* _Exercise details_: Set down the data again exactly. Pictures are not part of the copy.

* _Saved entries_:
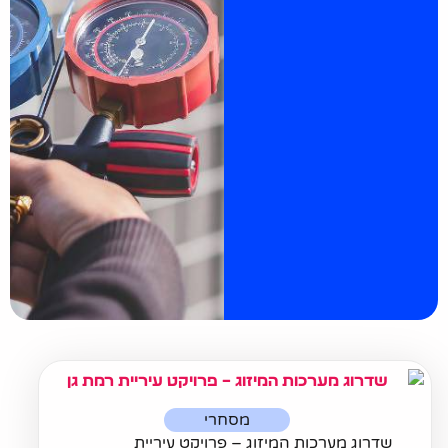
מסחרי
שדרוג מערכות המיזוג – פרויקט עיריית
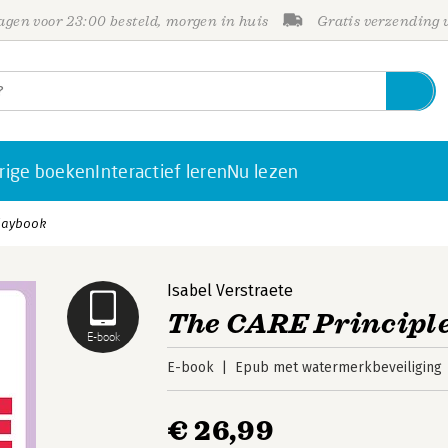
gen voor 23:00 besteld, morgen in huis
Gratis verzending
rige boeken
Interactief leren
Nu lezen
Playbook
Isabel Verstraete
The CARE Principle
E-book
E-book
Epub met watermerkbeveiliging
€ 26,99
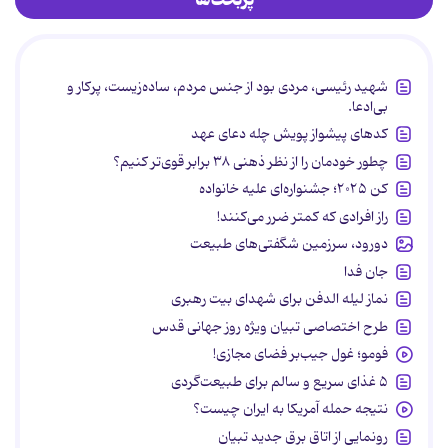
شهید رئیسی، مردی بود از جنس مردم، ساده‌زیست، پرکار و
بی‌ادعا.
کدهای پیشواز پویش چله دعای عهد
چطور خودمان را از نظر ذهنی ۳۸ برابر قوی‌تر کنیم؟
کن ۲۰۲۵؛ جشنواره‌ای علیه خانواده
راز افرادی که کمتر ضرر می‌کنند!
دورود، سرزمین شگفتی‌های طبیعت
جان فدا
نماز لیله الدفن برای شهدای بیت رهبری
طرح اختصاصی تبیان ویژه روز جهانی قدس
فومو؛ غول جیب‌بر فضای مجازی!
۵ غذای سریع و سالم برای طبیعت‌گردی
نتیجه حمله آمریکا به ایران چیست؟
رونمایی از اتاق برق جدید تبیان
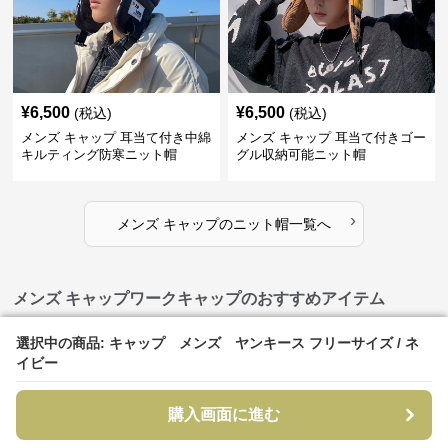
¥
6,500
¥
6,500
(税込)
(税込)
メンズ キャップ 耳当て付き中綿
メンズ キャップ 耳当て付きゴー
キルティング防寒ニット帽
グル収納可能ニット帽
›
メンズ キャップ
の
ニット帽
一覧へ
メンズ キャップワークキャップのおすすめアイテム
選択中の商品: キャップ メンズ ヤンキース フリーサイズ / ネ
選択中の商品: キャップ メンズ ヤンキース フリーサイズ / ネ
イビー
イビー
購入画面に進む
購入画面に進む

* _Exercise output_:
מסחרי
שדרוג מערכות המיזוג – פרויקט עיריית
gen voor 23:00 besteld, morgen in huis
Gratis verzending
rige boeken
Interactief leren
Nu lezen
Playbook
Isabel Verstraete
The CARE Principle
E-book
E-book
Epub met watermerkbeveiliging
€ 26,99
شهید رئیسی، مردی بود از جنس مردم، ساده‌زیست، پرکار و
بی‌ادعا.
کدهای پیشواز پویش چله دعای عهد
چطور خودمان را از نظر ذهنی ۳۸ برابر قوی‌تر کنیم؟
کن ۲۰۲۵؛ جشنواره‌ای علیه خانواده
راز افرادی که کمتر ضرر می‌کنند!
دورود، سرزمین شگفتی‌های طبیعت
جان فدا
نماز لیله الدفن برای شهدای بیت رهبری
طرح اختصاصی تبیان ویژه روز جهانی قدس
فومو؛ غول جیب‌بر فضای مجازی!
۵ غذای سریع و سالم برای طبیعت‌گردی
نتیجه حمله آمریکا به ایران چیست؟
رونمایی از اتاق برق جدید تبیان
¥
6,500
¥
6,500
(税込)
(税込)
メンズ キャップ 耳当て付き中綿
メンズ キャップ 耳当て付きゴー
キルティング防寒ニット帽
グル収納可能ニット帽
›
メンズ キャップ
の
ニット帽
一覧へ
メンズ キャップワークキャップのおすすめアイテム
選択中の商品: キャップ メンズ ヤンキース フリーサイズ / ネ
選択中の商品: キャップ メンズ ヤンキース フリーサイズ / ネ
イビー
イビー
購入画面に進む
購入画面に進む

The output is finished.